Q I'm writing a Single Document Interface (SDI) application using MFC. I realize Microsoft is pushing a document-centric world, but there are still people who run the application and then pick which document they want to open (silly people!).

The problem I have is that, whenever the application starts up, MFC automatically does a File New operation to create a blank document. In my case, File New is fairly expensive; it takes a lot of time, may have to connect to a Web site, and requires the user to pick a document template to use. I want to avoid going through the File New process unless the user actually wants a new document. What would be a reasonable way to do this? Keep in mind that I still want to let Windows 95¨ users do New XYZ Document from many places such as the desktop (right button popup menu) and Windows Explorer (File New command).

Ed Silky

Calico Technology

AIn case you're experiencing a sense of deja vu all over again, it's not because you've slipped into a wrinkle in the time-space continuum that warped you backward a month. This is indeed the same question that appeared in last month's column. Am I so desperate for questions that I have to recycle old ones?

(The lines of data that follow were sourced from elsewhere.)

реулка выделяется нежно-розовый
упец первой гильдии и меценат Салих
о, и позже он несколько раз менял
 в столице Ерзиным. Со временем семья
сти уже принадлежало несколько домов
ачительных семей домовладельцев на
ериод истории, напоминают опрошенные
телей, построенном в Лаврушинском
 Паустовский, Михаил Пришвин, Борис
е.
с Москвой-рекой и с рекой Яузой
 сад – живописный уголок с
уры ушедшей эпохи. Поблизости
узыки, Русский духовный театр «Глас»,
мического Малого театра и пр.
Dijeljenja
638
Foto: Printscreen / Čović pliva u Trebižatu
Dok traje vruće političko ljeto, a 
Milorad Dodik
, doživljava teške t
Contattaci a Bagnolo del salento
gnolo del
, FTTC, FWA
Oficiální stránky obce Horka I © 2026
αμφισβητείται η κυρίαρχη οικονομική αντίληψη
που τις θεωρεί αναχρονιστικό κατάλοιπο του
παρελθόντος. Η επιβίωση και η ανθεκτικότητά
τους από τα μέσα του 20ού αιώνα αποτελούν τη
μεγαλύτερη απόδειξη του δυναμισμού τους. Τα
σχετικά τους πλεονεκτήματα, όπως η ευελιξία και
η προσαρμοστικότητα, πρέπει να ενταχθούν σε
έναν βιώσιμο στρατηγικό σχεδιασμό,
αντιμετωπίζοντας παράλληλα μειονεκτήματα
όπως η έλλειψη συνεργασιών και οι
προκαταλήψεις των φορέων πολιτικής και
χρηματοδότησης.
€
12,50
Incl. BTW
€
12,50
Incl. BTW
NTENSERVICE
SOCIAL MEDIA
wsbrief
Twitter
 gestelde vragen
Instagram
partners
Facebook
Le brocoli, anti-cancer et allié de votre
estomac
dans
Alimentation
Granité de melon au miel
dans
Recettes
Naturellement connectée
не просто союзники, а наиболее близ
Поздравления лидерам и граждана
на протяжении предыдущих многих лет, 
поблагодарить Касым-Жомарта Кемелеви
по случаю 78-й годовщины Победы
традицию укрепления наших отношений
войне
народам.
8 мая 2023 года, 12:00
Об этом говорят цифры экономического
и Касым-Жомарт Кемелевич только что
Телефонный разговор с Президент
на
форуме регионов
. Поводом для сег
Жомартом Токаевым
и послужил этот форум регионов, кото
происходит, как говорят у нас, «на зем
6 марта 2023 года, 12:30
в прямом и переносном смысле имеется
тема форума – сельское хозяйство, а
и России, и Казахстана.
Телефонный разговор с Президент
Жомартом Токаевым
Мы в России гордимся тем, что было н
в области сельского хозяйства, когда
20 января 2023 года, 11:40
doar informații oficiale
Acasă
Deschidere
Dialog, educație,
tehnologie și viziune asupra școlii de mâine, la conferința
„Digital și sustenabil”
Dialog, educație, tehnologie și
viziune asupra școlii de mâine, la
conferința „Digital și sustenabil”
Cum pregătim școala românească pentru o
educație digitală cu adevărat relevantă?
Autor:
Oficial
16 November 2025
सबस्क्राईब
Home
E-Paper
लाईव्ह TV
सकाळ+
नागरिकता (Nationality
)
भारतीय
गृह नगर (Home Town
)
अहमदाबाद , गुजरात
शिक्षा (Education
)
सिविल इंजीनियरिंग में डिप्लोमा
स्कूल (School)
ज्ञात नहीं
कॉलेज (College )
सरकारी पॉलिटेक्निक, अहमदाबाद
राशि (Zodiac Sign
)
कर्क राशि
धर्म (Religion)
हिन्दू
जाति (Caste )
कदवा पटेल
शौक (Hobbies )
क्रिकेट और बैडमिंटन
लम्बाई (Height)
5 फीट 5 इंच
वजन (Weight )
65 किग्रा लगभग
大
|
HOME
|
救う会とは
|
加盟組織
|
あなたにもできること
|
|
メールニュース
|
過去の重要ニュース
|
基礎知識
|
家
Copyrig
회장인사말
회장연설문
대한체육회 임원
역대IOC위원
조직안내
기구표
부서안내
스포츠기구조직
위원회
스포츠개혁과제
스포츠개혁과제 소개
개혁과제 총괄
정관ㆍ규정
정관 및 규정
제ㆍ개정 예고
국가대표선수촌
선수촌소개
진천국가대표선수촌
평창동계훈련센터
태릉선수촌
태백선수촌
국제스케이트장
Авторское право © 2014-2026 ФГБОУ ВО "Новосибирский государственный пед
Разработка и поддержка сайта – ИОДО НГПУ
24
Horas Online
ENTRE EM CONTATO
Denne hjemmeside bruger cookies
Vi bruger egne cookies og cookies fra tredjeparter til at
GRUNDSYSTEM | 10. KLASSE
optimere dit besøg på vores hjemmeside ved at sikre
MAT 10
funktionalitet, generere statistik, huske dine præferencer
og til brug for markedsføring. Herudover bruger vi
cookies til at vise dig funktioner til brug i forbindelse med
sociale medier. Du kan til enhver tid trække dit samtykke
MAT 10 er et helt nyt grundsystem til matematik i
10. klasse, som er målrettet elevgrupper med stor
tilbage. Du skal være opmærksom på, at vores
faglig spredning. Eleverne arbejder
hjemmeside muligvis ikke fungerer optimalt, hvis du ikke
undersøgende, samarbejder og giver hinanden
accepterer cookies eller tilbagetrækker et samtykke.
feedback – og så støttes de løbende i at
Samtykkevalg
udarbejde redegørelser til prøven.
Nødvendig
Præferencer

No. Ed's question appears again because last month I only answered half of it. In November, I showed you how to create an SDI app that starts out with an empty, uninitialized document-a view that paints an empty frame, with all document commands disabled until the user explicitly invokes File New. This simulates a no-document condition but keeps MFC happy by giving it the CDocument object it so desperately needs. The cost of initializing the document is deferred until the user explicitly invokes File New from the menu.

This month, I'll answer the second part of Ed's question: how do you deal with File New operations that come from the shell? Just so everyone knows what we're talking about here, Windows 95 lets you create new documents in several places. For example, you can right-click from your desktop or any folder to get the menu in Figure 1. Or you can choose File New from the Windows Explorer (see Figure 2). In both figures, Scribble Drawing is selected. Scribble is the drawing program that comes with the MFC tutorial that I modified last month to implement the first part of Ed's question. How does Windows 95 know to list Scribble Drawing in its File New menu?

Figure 1 Shell New menu

Figure 2 File New from Windows Explorer

Do the words "system registry" mean anything to you? Figure 3 shows the registry key for .SCB (Scribble) files with the special subkey HKEY_CLASSES_ROOT\.SCB\ShellNew, which has a string value NullFile set to "" (the empty string). When Windows sees that, it adds Scribble Drawing to its File New menu, and when the user selects Scribble Drawing, Windows launches the program in HKEY_CLASSES_ROOT\Scribble.Document\shell\open\command, which is something like "C:\fumble\mumble\bumble \scribble.exe %1". The name Scribble Drawing comes from the entry HKEY_CLASSES_ROOT\Scribble.Document, whose value is "Scribble Drawing". Windows 95 knows to look at Scribble.Document because that's the value of HKEY_CLASSES_ROOT\.SCB. Got it?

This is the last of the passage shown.